Notícia

Jornal do Comércio (RS)

Carvões ativados poderão ser usados para limpeza

Publicado em 02 janeiro 2018

Uma tecnologia desenvolvida no Departamento de Engenharia Química da Universidade federal de São Carlos (UFSCar), e já com patente registrada, vai permitir o desenvolvimento de processos que utilizam carvões ativados para a remoção de sais e limpeza de poluentes orgânicos.

A inovação foi depositada pela Agência de Inovação da universidade no primeiro semestre de 2018 e é fruto de uma pesquisa de doutorado que conta com o auxílio financeiro da Fundação de Amparo à Pesquisa do Estado de São Paulo (Fapesp). À frente estão os pesquisadores Rafael Linzmeyer Zornitta e Luís Augusto Martins Ruotolo.

A utilização dos carvões ativados para a remoção de sais e limpeza de poluentes orgânicos se dá por meio da eletrossorção e adsorção, respectivamente, reduzindo a quantidade destes componentes na água e retendo-os em sua superfície. Isso acontece porque, com a variação dos agentes dopantes no precursor, é possível obter carvões ativados com valores elevados de área superficial, condutividade e volumes de poros. Com o invento, essas propriedades podem ser moduladas de acordo com a aplicação desejada.

Uma das principais vantagens da tecnologia é o custo de produção mais acessível - com matéria-prima relativamente barata - quando comparado com materiais semelhantes já disponíveis. "Considerando a diversidade de produtos, quando comparamos eficiência e características de alta performance, nós acreditamos que o preço de nosso carvão ativado é bastante competitivo", afirma Ruotolo.

Embora imperceptível, o carvão ativado é um material presente em objetos que fazem parte do dia a dia das pessoas, como o filtro das torneiras domésticas e sistemas de desodorização, e possui diversas aplicações industriais. O Brasil já apresenta processos de adsorção para a remoção de moléculas orgânicas e sais para uso em tratamento de água e efluentes, além de armazenamento de energia. Entretanto, como a remoção acontece na superfície do material, é necessária uma elevada área superficial.
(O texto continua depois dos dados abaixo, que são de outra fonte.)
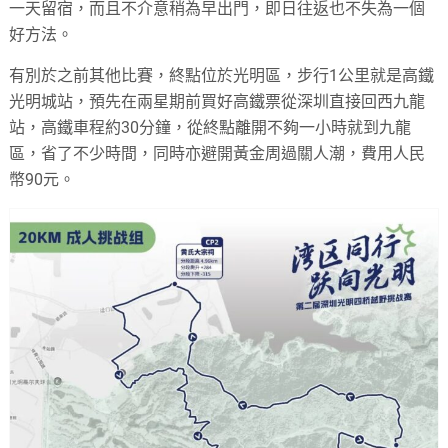
一天留宿，而且不介意稍為早出門，即日往返也不失為一個
好方法。
有別於之前其他比賽，終點位於光明區，步行1公里就是高鐵
光明城站，預先在兩星期前買好高鐵票從深圳直接回西九龍
站，高鐵車程約30分鐘，從終點離開不夠一小時就到九龍
區，省了不少時間，同時亦避開黃金周過關人潮，費用人民
幣90元。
Outro diferencial dessa tecnologia é, justamente, a eficiência na remoção de íons e compostos orgânicos devido à sua área elevada, que demanda uma pequena quantidade de material. Com isso, possibilita a sua aplicação em ações como tratamento de água, tratamento de efluentes industriais (para remoção de metais pesados e compostos orgânicos), para dessalinização de água (para obtenção de água potável) e até mesmo para aplicações em dispositivos como supercapacitores e baterias.
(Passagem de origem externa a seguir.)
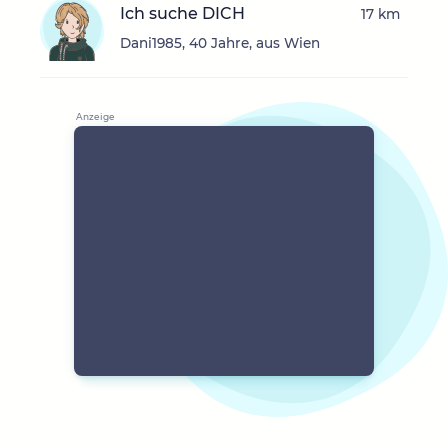
Ich suche DICH
17 km
Dani1985, 40 Jahre, aus Wien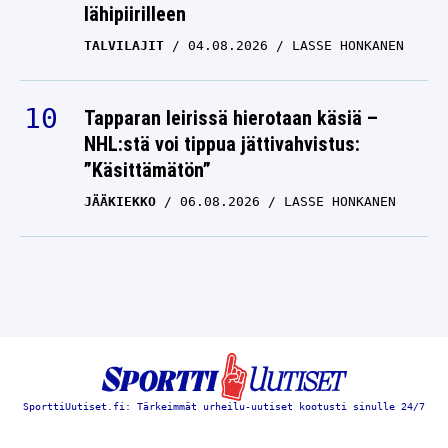
lähipiirilleen
TALVILAJIT
04.08.2026
LASSE HONKANEN
Tapparan leirissä hierotaan käsiä –
NHL:stä voi tippua jättivahvistus:
”Käsittämätön”
JÄÄKIEKKO
06.08.2026
LASSE HONKANEN
SporttiUutiset.fi: Tärkeimmät urheilu-uutiset kootusti sinulle 24/7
Foram cerca de quatro anos de desenvolvimento. As aplicações apresentam como característica central a capacidade de armazenar, adsorver e reter moléculas, íons ou compostos poluentes em sua superfície. Assim, quando se deseja fazer um tratamento de água ou de resíduos industriais, é possível a remoção de íons e moléculas, o que viabiliza muitas vezes o reuso da água.

Zornitta relata que o material também serve à área médica em equipamentos que são utilizados em pacientes com problemas na filtragem de sangue, tendo aplicação em hemodiálise e em casos de envenenamento alimentar. "A primeira medida utilizada após envenenamento é a ingestão de cápsulas de carvão ativado que, ao chegarem no estômago, adsorvem os compostos tóxicos. Neste cenário, é possível notar que o material desenvolvido em nosso grupo tem uma vasta gama de aplicações", destaca o pesquisador.

O objetivo dos variados tipos de carvão ativado é permitir a seleção das propriedades de acordo com a aplicação desejada, na medida em que as diferentes formas de preparação do precursor podem resultar em um carvão ativado com maior ou menor condutividade e maior ou menor área para adsorção.

A patente, que ainda não está disponível no mercado, aguarda o interesse comercial de empresas que atuam na produção de adsorventes, supercapacitores, baterias, catalisadores e eletrodos para deionização capacitiva; ou para a utilização em produtos, como filtros de purificação de água e filtros para água salobra.